As marine environments and their associated faunal assemblages continually adjust to global warming trends, the accumulation of baseline biodiversity data is critical. This is particularly important along the margins of recognised transition zones on continuous coastlines, such as the temperate reefs surveyed here. Although, range shifts can be subtle and often difficult to document, other effects are clearer, with the impacts of heightened sea surface temperatures already apparent along the WA coast. Endemic corals growing on high latitude reefs have proven susceptible to thermal bleaching from anomalous warming events as was observed with Coscinaraea marshae
at Rottnest Island [69
] after the 2011 “marine heat wave” that affected Western Australian coral reefs across 12° of latitude [70
]. Ongoing monitoring of community composition is the only way to better understand the conservation implications of climate changes affecting local environments. The positions of these sites adjacent to a major metropolitan center should enable monitoring by the marine science community, to not only further document baseline biodiversity but also track the incidence of warm water invasive species.

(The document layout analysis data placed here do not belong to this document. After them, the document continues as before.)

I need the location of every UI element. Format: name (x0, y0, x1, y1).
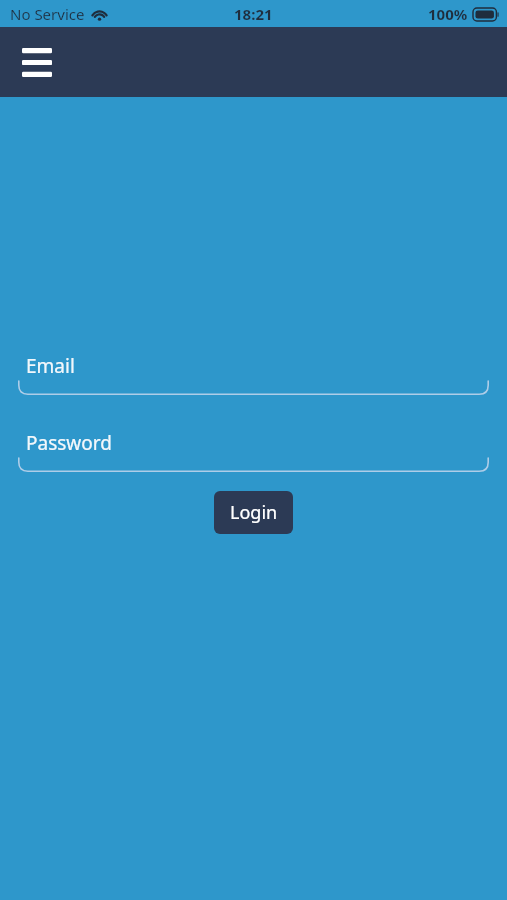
button[interactable]: Open navigation menu (22, 42, 66, 82)
staticText: Password (26, 430, 112, 456)
staticText: Email (26, 353, 75, 379)
staticText: 18:21 (234, 4, 273, 24)
button[interactable]: Email (18, 350, 489, 395)
button[interactable]: Password (18, 427, 489, 472)
staticText: 100% (428, 4, 468, 24)
staticText: Login (230, 500, 278, 525)
button[interactable]: Login (214, 491, 293, 534)
staticText: No Service (10, 4, 85, 24)
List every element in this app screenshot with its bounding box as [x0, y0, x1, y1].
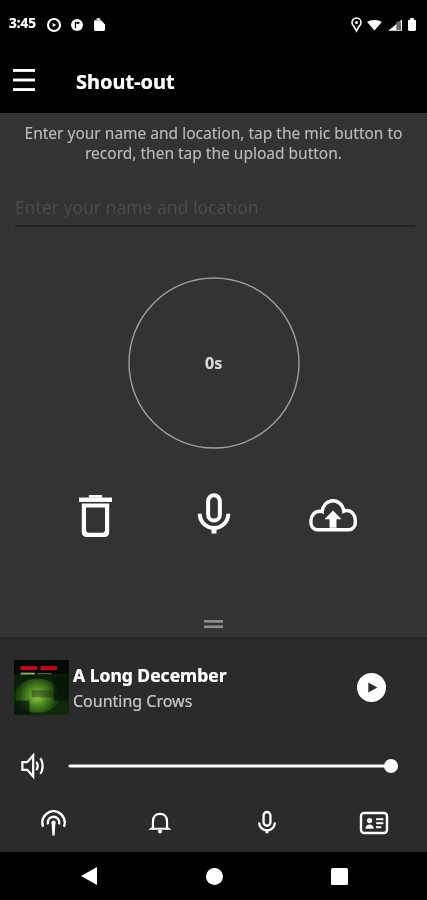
- staticText: 0s: [205, 352, 223, 374]
- staticText: A Long December: [73, 663, 227, 687]
- button[interactable]: Live caption: [353, 802, 395, 844]
- button[interactable]: Notifications: [139, 802, 181, 844]
- button[interactable]: Record: [190, 492, 238, 540]
- button[interactable]: Enter your name and location: [15, 195, 415, 227]
- button[interactable]: Back: [69, 856, 109, 896]
- staticText: Counting Crows: [73, 690, 193, 712]
- staticText: 3:45: [9, 14, 36, 32]
- staticText: Shout-out: [76, 68, 175, 95]
- staticText: Enter your name and location: [15, 195, 259, 219]
- button[interactable]: Microphone: [246, 802, 288, 844]
- button[interactable]: Play: [351, 667, 391, 707]
- button[interactable]: Upload: [309, 492, 357, 540]
- button[interactable]: Cast: [32, 802, 74, 844]
- staticText: Enter your name and location, tap the mi…: [14, 122, 413, 164]
- button[interactable]: Delete recording: [71, 492, 119, 540]
- button[interactable]: A Long December: [0, 641, 427, 733]
- button[interactable]: Open navigation menu: [4, 61, 44, 101]
- button[interactable]: Volume: [18, 752, 46, 780]
- button[interactable]: Recent apps: [319, 856, 359, 896]
- button[interactable]: Home: [194, 856, 234, 896]
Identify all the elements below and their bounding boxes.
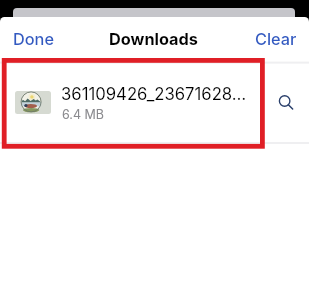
staticText: Clear	[255, 29, 297, 49]
staticText: 361109426_23671628…	[61, 84, 247, 104]
staticText: Done	[13, 29, 54, 49]
staticText: Downloads	[109, 29, 198, 49]
button[interactable]: 361109426_23671628…	[0, 64, 309, 142]
button[interactable]: Reveal in Files	[268, 84, 301, 117]
button[interactable]: Downloads	[101, 17, 206, 64]
button[interactable]: Done	[5, 17, 63, 64]
staticText: 6.4 MB	[62, 107, 104, 122]
button[interactable]: Clear	[247, 17, 306, 64]
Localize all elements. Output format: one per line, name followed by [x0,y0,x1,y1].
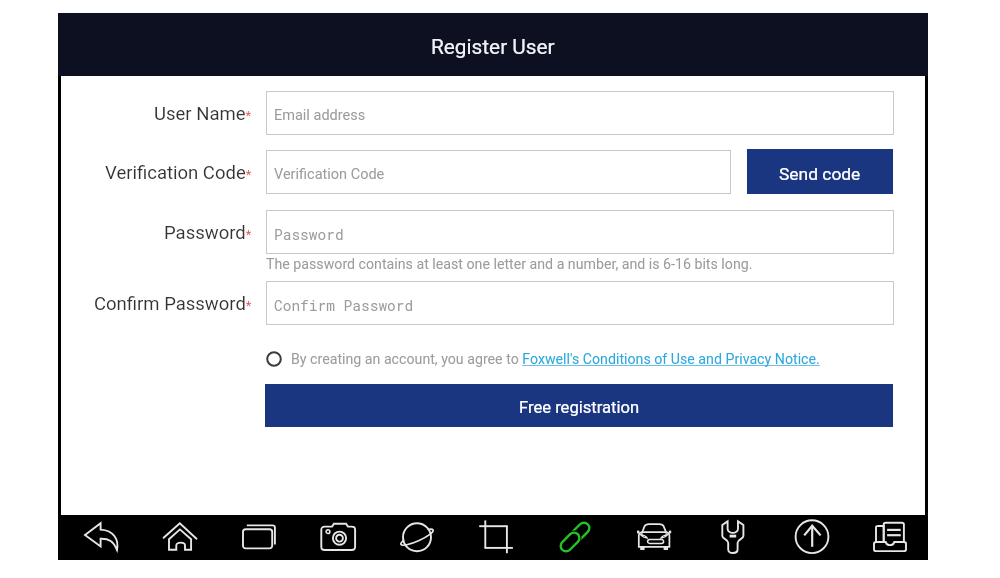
button[interactable]: Recent apps [219,515,298,560]
staticText: By creating an account, you agree to Fox… [291,351,820,368]
button[interactable]: Screenshot camera [298,515,377,560]
staticText: Verification Code* [105,162,252,184]
staticText: Register User [431,35,555,59]
button[interactable]: Vehicle [614,515,693,560]
button[interactable]: Password [266,210,894,254]
staticText: User Name* [154,103,252,125]
button[interactable]: By creating an account, you agree to Fox… [265,347,820,371]
staticText: Send code [779,164,861,184]
button[interactable]: Free registration [265,384,893,427]
button[interactable]: Manual [851,515,928,560]
staticText: Password* [164,222,252,244]
button[interactable]: Send code [747,149,893,194]
button[interactable]: Tools [693,515,772,560]
button[interactable]: Verification Code [266,150,731,194]
button[interactable]: Connection [535,515,614,560]
button[interactable]: Crop [456,515,535,560]
staticText: Email address [274,107,366,124]
button[interactable]: Back [61,515,140,560]
staticText: Confirm Password* [94,293,252,315]
button[interactable]: Home [140,515,219,560]
staticText: The password contains at least one lette… [266,256,753,273]
button[interactable]: Update [772,515,851,560]
staticText: Confirm Password [274,296,414,315]
button[interactable]: Email address [266,91,894,135]
button[interactable]: Confirm Password [266,281,894,325]
staticText: Verification Code [274,166,385,183]
staticText: Password [274,225,344,244]
staticText: Free registration [519,398,640,417]
button[interactable]: Browser [377,515,456,560]
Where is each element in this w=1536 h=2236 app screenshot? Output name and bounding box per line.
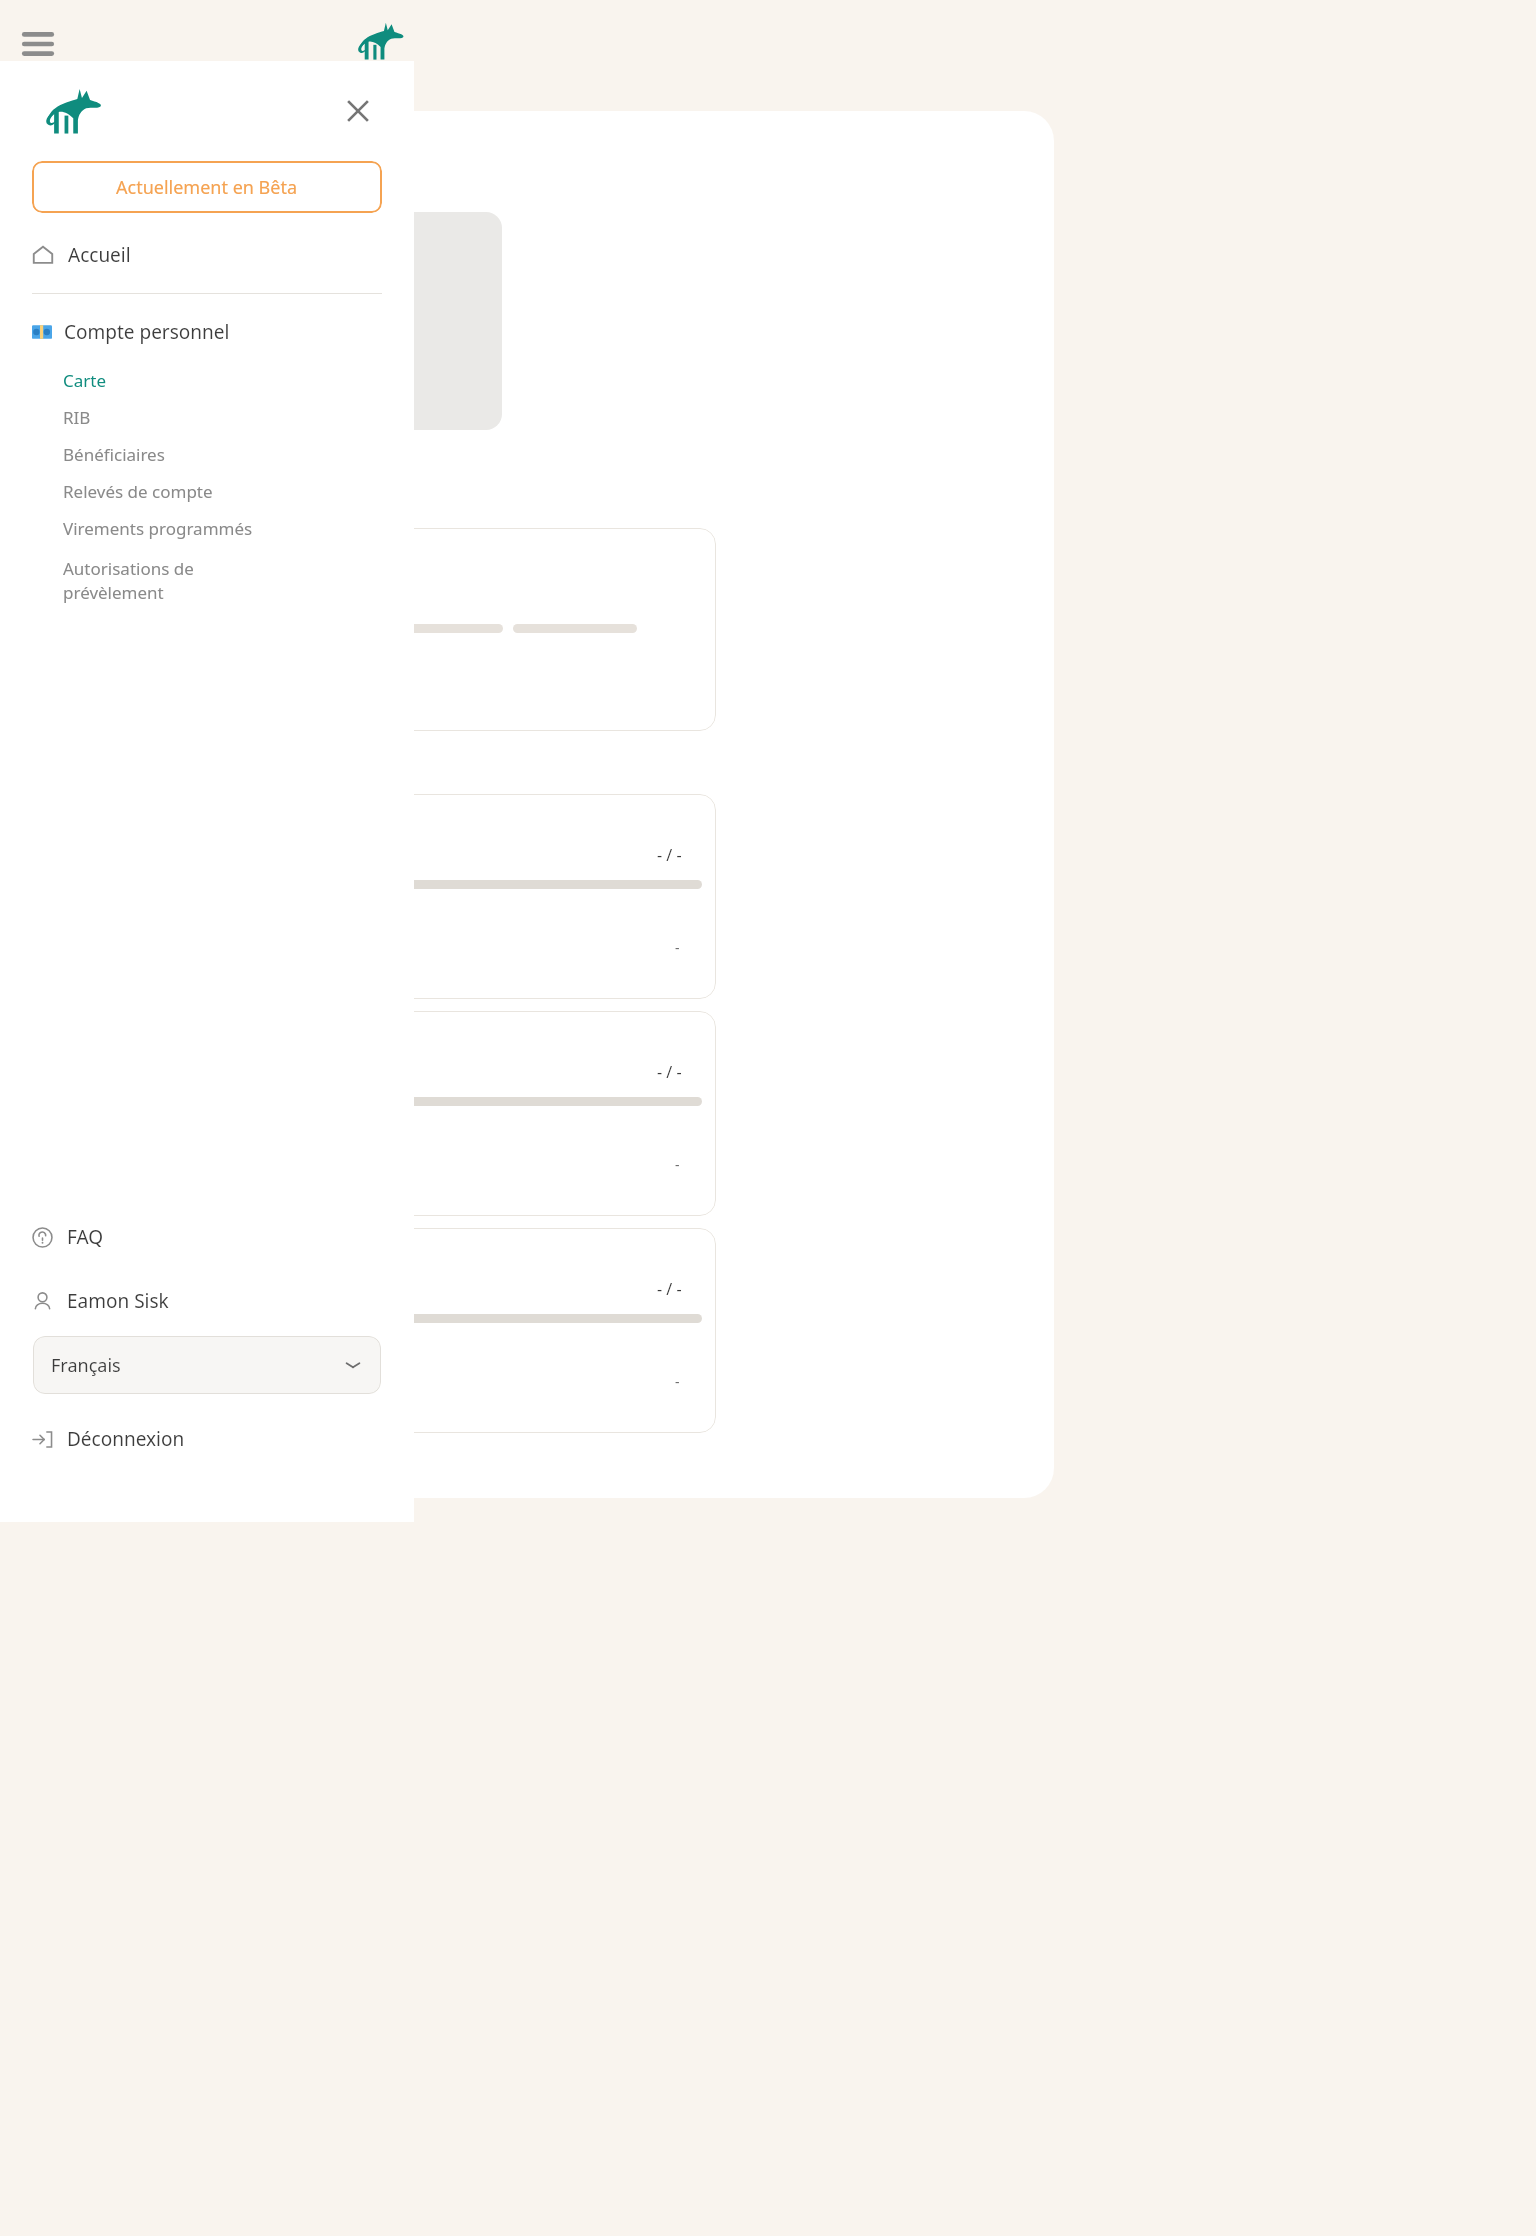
button[interactable]: Français (33, 1336, 381, 1394)
staticText: Relevés de compte (63, 480, 213, 503)
button[interactable]: Déconnexion (32, 1416, 414, 1462)
staticText: Autorisations de prévèlement (63, 557, 194, 604)
button[interactable]: Actuellement en Bêta (32, 161, 382, 213)
button[interactable]: Close menu (340, 93, 376, 129)
staticText: RIB (63, 406, 91, 429)
button[interactable]: Bénéficiaires (0, 436, 414, 473)
staticText: - (675, 1372, 680, 1391)
button[interactable]: Compte personnel (32, 310, 414, 354)
staticText: Virements programmés (63, 517, 253, 540)
button[interactable]: Open menu (16, 22, 60, 66)
button[interactable]: Eamon Sisk (32, 1278, 414, 1324)
staticText: - (675, 938, 680, 957)
button[interactable]: - / - (200, 1228, 716, 1433)
button[interactable]: Accueil (32, 231, 414, 279)
staticText: Déconnexion (67, 1426, 185, 1452)
button[interactable]: - / - (200, 1011, 716, 1216)
button[interactable]: Carte (0, 362, 414, 399)
button[interactable] (200, 528, 716, 731)
staticText: - / - (657, 844, 682, 866)
button[interactable]: FAQ (32, 1214, 414, 1260)
button[interactable]: RIB (0, 399, 414, 436)
staticText: FAQ (67, 1224, 104, 1250)
staticText: Bénéficiaires (63, 443, 165, 466)
staticText: Eamon Sisk (67, 1288, 169, 1314)
button[interactable]: Virements programmés (0, 510, 414, 547)
button[interactable]: Relevés de compte (0, 473, 414, 510)
staticText: Actuellement en Bêta (116, 175, 298, 200)
staticText: Accueil (68, 242, 131, 268)
button[interactable]: - / - (200, 794, 716, 999)
staticText: - (675, 1155, 680, 1174)
staticText: Carte (63, 369, 107, 392)
staticText: Français (51, 1353, 121, 1378)
staticText: - / - (657, 1278, 682, 1300)
staticText: - / - (657, 1061, 682, 1083)
staticText: Compte personnel (64, 319, 230, 345)
button[interactable]: Autorisations de prévèlement (0, 547, 414, 613)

Ongoing monitoring of the composition and structure of marine communities in the Perth metropolitan transition zone is needed to quantify the extent and rate of change and to justify any future management interventions that may be initiated to protect potentially at risk endemic south-west fauna [72
Observation in different locations and seasons is required to more accurately capture the diversity of marine life in the Perth metropolitan area. For example, many nudibranchs are temporally and/or spatially rare and may not be detected in an area for long periods (e.g., Goniobranchus aurigera, known only from the holotype collected in 1986 at Quinns Rocks). Many species known from historical records were not observed during the two surveys and whether this indicates a true absence or statistical absence due to a lack of survey effort remains to be established. Furthermore, the roving nature of pelagic and mobile fishes, the cryptic and nocturnal nature of crustaceans, and the seasonal nature of marine algae may have contributed to the level of diversity being underreported which would increase with further work.